Santos holds significant importance in supplying energy to Asian markets through long-term LNG contracts with major buyers in Japan, South Korea, China, and others. Its revenue is influenced by global oil and gas prices, LNG market dynamics, and production volumes. Share Acquisition Rights are integral to Santos’s executive and employee remuneration, aligning management incentives with long-term shareholder value creation.

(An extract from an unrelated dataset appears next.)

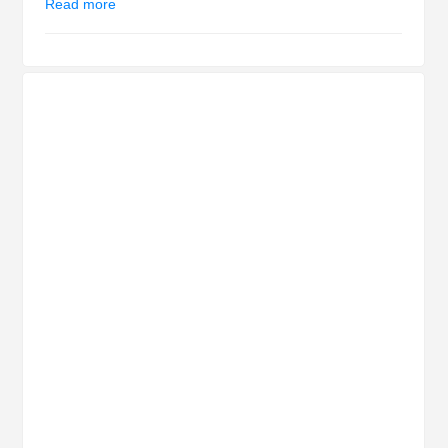
Read more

Regulatory Requirements Behind Santos’s Appendix 3H Filings
The Appendix 3H form is mandated by ASX Listing Rules to disclose when securities cease to exist, whether by lapse, cancellation, or conversion. Santos Limited (ABN 80 007 550 923, issuer code STO) complies by promptly notifying the ASX of cancellations or lapses of unquoted equity securities like Share Acquisition Rights. This ensures investors have accurate, current information on the company’s capital structure.
Disclosure of employee incentive security cessation is a key continuous disclosure obligation under ASX rules and the Corporations Act 2001. Through Appendix 3H filings, Santos provides transparency on lapses and updated totals of securities outstanding, information valuable to analysts, institutional investors, and proxy advisers monitoring dilution risk and remuneration governance.
Remaining STOAY Rights and ShareMatch Plan Post-Lapse
After the lapse of 168,936 STOAY rights, 15,748,344 STOAY Share Acquisition Rights remain outstanding. These rights continue to be subject to performance and vesting conditions not detailed in this update. Depending on future performance, these rights may vest and convert to shares or lapse.
Separately, Santos’s ShareMatch plan includes 2,969,372 STOAZ Share Acquisition Rights outstanding. The STOAZ pool operates under different terms from STOAY rights. Together, these pools represent the main sources of potential future equity dilution from Santos’s employee incentive programs. Investors should watch future Appendix 3H filings and remuneration disclosures for changes.
Operational and Market Factors Influencing Santos’s Incentive Outcomes
The lapse of performance-based rights like STOAY often reflects broader company operational or financial performance during the measurement period. Large oil and gas firms typically tie long-term incentives to metrics such as total shareholder return, production volumes, safety records, balance sheet health, or strategic milestones. Market volatility, project delays, or cost overruns can cause performance conditions to go unmet, resulting in rights lapsing.
Santos faces risks including fluctuating LNG and crude oil prices, execution risks on projects like Barossa, regulatory and environmental approvals, and geopolitical factors in Papua New Guinea and Timor-Leste. These risks affect operational performance and the ability to meet incentive targets. Investors and analysts should consider these factors when evaluating future equity incentive vesting or lapses.
Share Price Impact and Investor Considerations Moving Forward
The immediate share price impact of this lapse was not evident from public data. Such cessation events are typically administrative and do not usually cause significant share price changes. However, institutional investors and remuneration experts may note the disclosure as part of ongoing governance and incentive alignment assessments.
Investors should monitor upcoming operational updates, LNG production reports, and progress on major projects like Barossa and Dorado. Future Appendix 3H filings will reveal whether additional Share Acquisition Rights lapse or vest. Santos’s forthcoming remuneration report, expected in the annual report, will provide further detail on performance conditions and incentive outcomes for the relevant periods.